What to do » Please print out the entries below unchanged and skip the images.
● ● ●
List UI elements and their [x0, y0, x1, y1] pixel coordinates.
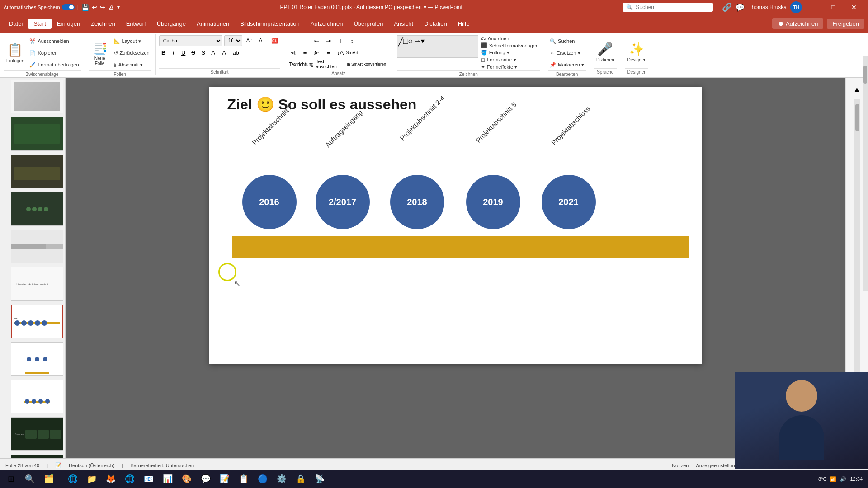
- slide-31-thumb[interactable]: Gruppen: [11, 417, 63, 451]
- saved-caret[interactable]: ▾: [424, 4, 426, 10]
- close-btn[interactable]: ✕: [844, 0, 864, 14]
- underline-btn[interactable]: U: [179, 47, 188, 58]
- font-family-select[interactable]: Calibri: [159, 35, 222, 46]
- user-avatar[interactable]: TH: [790, 1, 802, 13]
- menu-zeichnen[interactable]: Zeichnen: [85, 19, 120, 29]
- text-direction-btn2[interactable]: Textrichtung: [288, 59, 315, 70]
- redo-icon[interactable]: ↪: [100, 4, 105, 11]
- slide-22-thumb[interactable]: [11, 80, 63, 113]
- slide-24-thumb[interactable]: [11, 155, 63, 188]
- print-icon[interactable]: 🖨: [108, 4, 114, 11]
- new-slide-btn[interactable]: 📑 NeueFolie: [89, 35, 111, 70]
- paint-btn[interactable]: 🎨: [178, 471, 196, 487]
- char-spacing-btn[interactable]: A: [209, 47, 218, 58]
- copy-btn[interactable]: 📄 Kopieren: [28, 50, 80, 56]
- italic-btn[interactable]: I: [169, 47, 178, 58]
- shape-oval[interactable]: ○: [408, 37, 413, 56]
- fill-btn[interactable]: 🪣 Füllung ▾: [479, 49, 540, 56]
- slide-26-thumb[interactable]: [11, 230, 63, 263]
- arrange-btn[interactable]: 🗂 Anordnen: [479, 35, 540, 42]
- designer-btn[interactable]: ✨ Designer: [625, 35, 648, 68]
- strikethrough-btn[interactable]: S: [189, 47, 198, 58]
- indent-right-btn[interactable]: ⇥: [323, 35, 334, 46]
- text-direction-btn[interactable]: ↕A: [335, 47, 346, 58]
- slide-28-thumb[interactable]: Ziel: [11, 305, 63, 338]
- menu-einfuegen[interactable]: Einfügen: [52, 19, 85, 29]
- autosave-pill[interactable]: [62, 4, 75, 10]
- shape-arrow[interactable]: →: [413, 37, 421, 56]
- slide-23-thumb[interactable]: [11, 117, 63, 151]
- share-icon[interactable]: 🔗: [722, 2, 732, 12]
- share-button[interactable]: Freigeben: [827, 19, 864, 29]
- align-left-btn[interactable]: ⫷: [288, 47, 299, 58]
- quick-styles-btn[interactable]: ⬛ Schnellformatvorlagen: [479, 42, 540, 49]
- paste-btn[interactable]: 📋 Einfügen: [4, 35, 27, 70]
- app3-btn[interactable]: 🔵: [254, 471, 272, 487]
- list-numbered-btn[interactable]: ≡: [300, 35, 311, 46]
- explorer-btn[interactable]: 📁: [83, 471, 101, 487]
- menu-hilfe[interactable]: Hilfe: [453, 19, 475, 29]
- menu-bildschirm[interactable]: Bildschirmpräsentation: [235, 19, 305, 29]
- global-search-bar[interactable]: 🔍: [623, 3, 713, 12]
- list-bullets-btn[interactable]: ≡: [288, 35, 299, 46]
- notes-icon[interactable]: 📝: [55, 462, 61, 468]
- cut-btn[interactable]: ✂️ Ausschneiden: [28, 38, 80, 45]
- taskbar-sound[interactable]: 🔊: [840, 476, 846, 482]
- app2-btn[interactable]: 📋: [235, 471, 253, 487]
- font-increase-btn[interactable]: A↑: [244, 35, 255, 46]
- font-size-select[interactable]: 16: [224, 35, 242, 46]
- shape-line[interactable]: ╱: [398, 37, 403, 56]
- find-btn[interactable]: 🔍 Suchen: [548, 38, 586, 45]
- slide-30-thumb[interactable]: [11, 380, 63, 413]
- effects-btn[interactable]: ✦ Formeffekte ▾: [479, 64, 540, 70]
- menu-ueberpruefen[interactable]: Überprüfen: [348, 19, 388, 29]
- shape-more[interactable]: ▾: [421, 37, 425, 56]
- dictate-btn[interactable]: 🎤 Diktieren: [594, 35, 617, 68]
- app4-btn[interactable]: ⚙️: [273, 471, 291, 487]
- chrome-btn[interactable]: 🌐: [121, 471, 139, 487]
- firefox-btn[interactable]: 🦊: [102, 471, 120, 487]
- save-icon[interactable]: 💾: [81, 4, 89, 11]
- align-right-btn[interactable]: ⫸: [311, 47, 322, 58]
- menu-datei[interactable]: Datei: [4, 19, 28, 29]
- mail-btn[interactable]: 📧: [140, 471, 158, 487]
- layout-btn[interactable]: 📐 Layout ▾: [112, 38, 151, 45]
- powerpoint-btn[interactable]: 📊: [159, 471, 177, 487]
- highlight-btn[interactable]: ab: [231, 47, 241, 58]
- teams-btn[interactable]: 💬: [197, 471, 215, 487]
- format-painter-btn[interactable]: 🖌️ Format übertragen: [28, 61, 80, 68]
- comments-icon[interactable]: 💬: [736, 3, 745, 12]
- font-color-btn[interactable]: A: [219, 47, 230, 58]
- start-btn[interactable]: ⊞: [2, 471, 20, 487]
- reset-btn[interactable]: ↺ Zurücksetzen: [112, 50, 151, 56]
- menu-ansicht[interactable]: Ansicht: [388, 19, 419, 29]
- minimize-btn[interactable]: —: [802, 0, 823, 14]
- replace-btn[interactable]: ↔ Ersetzen ▾: [548, 50, 586, 56]
- convert-smartart-btn[interactable]: In SmArt konvertieren: [344, 59, 389, 70]
- slide-27-thumb[interactable]: Hinweise zu Animieren von text: [11, 267, 63, 301]
- taskview-btn[interactable]: 🗂️: [40, 471, 58, 487]
- outline-btn[interactable]: ◻ Formkontur ▾: [479, 56, 540, 63]
- shape-rect[interactable]: □: [403, 37, 408, 56]
- slide-25-thumb[interactable]: [11, 192, 63, 226]
- maximize-btn[interactable]: □: [823, 0, 844, 14]
- menu-entwurf[interactable]: Entwurf: [121, 19, 151, 29]
- slide-29-thumb[interactable]: [11, 342, 63, 376]
- font-decrease-btn[interactable]: A↓: [257, 35, 268, 46]
- search-input[interactable]: [636, 4, 708, 10]
- clear-format-btn[interactable]: 🆑: [269, 35, 280, 46]
- menu-uebergaenge[interactable]: Übergänge: [151, 19, 191, 29]
- v-scroll-thumb[interactable]: [855, 104, 859, 131]
- columns-btn[interactable]: ⫿: [335, 35, 346, 46]
- justify-btn[interactable]: ≡: [323, 47, 334, 58]
- indent-left-btn[interactable]: ⇤: [311, 35, 322, 46]
- section-btn[interactable]: § Abschnitt ▾: [112, 61, 151, 68]
- bold-btn[interactable]: B: [159, 47, 168, 58]
- app6-btn[interactable]: 📡: [311, 471, 329, 487]
- menu-start[interactable]: Start: [28, 19, 51, 29]
- notes-btn[interactable]: Notizen: [672, 463, 689, 468]
- smartart-btn[interactable]: SmArt: [347, 47, 358, 58]
- select-btn[interactable]: 📌 Markieren ▾: [548, 61, 586, 68]
- line-spacing-btn[interactable]: ↕: [347, 35, 358, 46]
- app5-btn[interactable]: 🔒: [292, 471, 310, 487]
● ● ●
Expected answer »
List UI elements and their [x0, y0, x1, y1] pixel coordinates.
- slide-31-thumb[interactable]: Gruppen: [11, 417, 63, 451]
- saved-caret[interactable]: ▾: [424, 4, 426, 10]
- close-btn[interactable]: ✕: [844, 0, 864, 14]
- underline-btn[interactable]: U: [179, 47, 188, 58]
- font-family-select[interactable]: Calibri: [159, 35, 222, 46]
- user-avatar[interactable]: TH: [790, 1, 802, 13]
- menu-zeichnen[interactable]: Zeichnen: [85, 19, 120, 29]
- text-direction-btn2[interactable]: Textrichtung: [288, 59, 315, 70]
- redo-icon[interactable]: ↪: [100, 4, 105, 11]
- slide-22-thumb[interactable]: [11, 80, 63, 113]
- slide-24-thumb[interactable]: [11, 155, 63, 188]
- print-icon[interactable]: 🖨: [108, 4, 114, 11]
- new-slide-btn[interactable]: 📑 NeueFolie: [89, 35, 111, 70]
- paint-btn[interactable]: 🎨: [178, 471, 196, 487]
- char-spacing-btn[interactable]: A: [209, 47, 218, 58]
- copy-btn[interactable]: 📄 Kopieren: [28, 50, 80, 56]
- italic-btn[interactable]: I: [169, 47, 178, 58]
- shape-oval[interactable]: ○: [408, 37, 413, 56]
- fill-btn[interactable]: 🪣 Füllung ▾: [479, 49, 540, 56]
- slide-26-thumb[interactable]: [11, 230, 63, 263]
- arrange-btn[interactable]: 🗂 Anordnen: [479, 35, 540, 42]
- designer-btn[interactable]: ✨ Designer: [625, 35, 648, 68]
- strikethrough-btn[interactable]: S: [189, 47, 198, 58]
- indent-right-btn[interactable]: ⇥: [323, 35, 334, 46]
- text-direction-btn[interactable]: ↕A: [335, 47, 346, 58]
- slide-28-thumb[interactable]: Ziel: [11, 305, 63, 338]
- menu-einfuegen[interactable]: Einfügen: [52, 19, 85, 29]
- autosave-pill[interactable]: [62, 4, 75, 10]
- shape-arrow[interactable]: →: [413, 37, 421, 56]
- slide-23-thumb[interactable]: [11, 117, 63, 151]
- share-icon[interactable]: 🔗: [722, 2, 732, 12]
- share-button[interactable]: Freigeben: [827, 19, 864, 29]
- align-left-btn[interactable]: ⫷: [288, 47, 299, 58]
- quick-styles-btn[interactable]: ⬛ Schnellformatvorlagen: [479, 42, 540, 49]
- paste-btn[interactable]: 📋 Einfügen: [4, 35, 27, 70]
- app3-btn[interactable]: 🔵: [254, 471, 272, 487]
- list-numbered-btn[interactable]: ≡: [300, 35, 311, 46]
- explorer-btn[interactable]: 📁: [83, 471, 101, 487]
- menu-hilfe[interactable]: Hilfe: [453, 19, 475, 29]
- menu-bildschirm[interactable]: Bildschirmpräsentation: [235, 19, 305, 29]
- global-search-bar[interactable]: 🔍: [623, 3, 713, 12]
- list-bullets-btn[interactable]: ≡: [288, 35, 299, 46]
- notes-icon[interactable]: 📝: [55, 462, 61, 468]
- cut-btn[interactable]: ✂️ Ausschneiden: [28, 38, 80, 45]
- taskbar-sound[interactable]: 🔊: [840, 476, 846, 482]
- app2-btn[interactable]: 📋: [235, 471, 253, 487]
- font-increase-btn[interactable]: A↑: [244, 35, 255, 46]
- font-size-select[interactable]: 16: [224, 35, 242, 46]
- shape-line[interactable]: ╱: [398, 37, 403, 56]
- find-btn[interactable]: 🔍 Suchen: [548, 38, 586, 45]
- slide-30-thumb[interactable]: [11, 380, 63, 413]
- effects-btn[interactable]: ✦ Formeffekte ▾: [479, 64, 540, 70]
- menu-ueberpruefen[interactable]: Überprüfen: [348, 19, 388, 29]
- shape-more[interactable]: ▾: [421, 37, 425, 56]
- dictate-btn[interactable]: 🎤 Diktieren: [594, 35, 617, 68]
- app4-btn[interactable]: ⚙️: [273, 471, 291, 487]
- chrome-btn[interactable]: 🌐: [121, 471, 139, 487]
- firefox-btn[interactable]: 🦊: [102, 471, 120, 487]
- save-icon[interactable]: 💾: [81, 4, 89, 11]
- align-right-btn[interactable]: ⫸: [311, 47, 322, 58]
- menu-datei[interactable]: Datei: [4, 19, 28, 29]
- mail-btn[interactable]: 📧: [140, 471, 158, 487]
- layout-btn[interactable]: 📐 Layout ▾: [112, 38, 151, 45]
- powerpoint-btn[interactable]: 📊: [159, 471, 177, 487]
- highlight-btn[interactable]: ab: [231, 47, 241, 58]
- teams-btn[interactable]: 💬: [197, 471, 215, 487]
- format-painter-btn[interactable]: 🖌️ Format übertragen: [28, 61, 80, 68]
- comments-icon[interactable]: 💬: [736, 3, 745, 12]
- font-color-btn[interactable]: A: [219, 47, 230, 58]
- start-btn[interactable]: ⊞: [2, 471, 20, 487]
- reset-btn[interactable]: ↺ Zurücksetzen: [112, 50, 151, 56]
- menu-ansicht[interactable]: Ansicht: [388, 19, 419, 29]
- minimize-btn[interactable]: —: [802, 0, 823, 14]
- replace-btn[interactable]: ↔ Ersetzen ▾: [548, 50, 586, 56]
- convert-smartart-btn[interactable]: In SmArt konvertieren: [344, 59, 389, 70]
- slide-27-thumb[interactable]: Hinweise zu Animieren von text: [11, 267, 63, 301]
- taskview-btn[interactable]: 🗂️: [40, 471, 58, 487]
- outline-btn[interactable]: ◻ Formkontur ▾: [479, 56, 540, 63]
- shape-rect[interactable]: □: [403, 37, 408, 56]
- slide-25-thumb[interactable]: [11, 192, 63, 226]
- maximize-btn[interactable]: □: [823, 0, 844, 14]
- menu-entwurf[interactable]: Entwurf: [121, 19, 151, 29]
- slide-29-thumb[interactable]: [11, 342, 63, 376]
- font-decrease-btn[interactable]: A↓: [257, 35, 268, 46]
- search-input[interactable]: [636, 4, 708, 10]
- clear-format-btn[interactable]: 🆑: [269, 35, 280, 46]
- menu-uebergaenge[interactable]: Übergänge: [151, 19, 191, 29]
- v-scroll-thumb[interactable]: [855, 104, 859, 131]
- columns-btn[interactable]: ⫿: [335, 35, 346, 46]
- justify-btn[interactable]: ≡: [323, 47, 334, 58]
- indent-left-btn[interactable]: ⇤: [311, 35, 322, 46]
- section-btn[interactable]: § Abschnitt ▾: [112, 61, 151, 68]
- bold-btn[interactable]: B: [159, 47, 168, 58]
- app6-btn[interactable]: 📡: [311, 471, 329, 487]
- menu-start[interactable]: Start: [28, 19, 51, 29]
- notes-btn[interactable]: Notizen: [672, 463, 689, 468]
- smartart-btn[interactable]: SmArt: [347, 47, 358, 58]
- select-btn[interactable]: 📌 Markieren ▾: [548, 61, 586, 68]
- line-spacing-btn[interactable]: ↕: [347, 35, 358, 46]
- app5-btn[interactable]: 🔒: [292, 471, 310, 487]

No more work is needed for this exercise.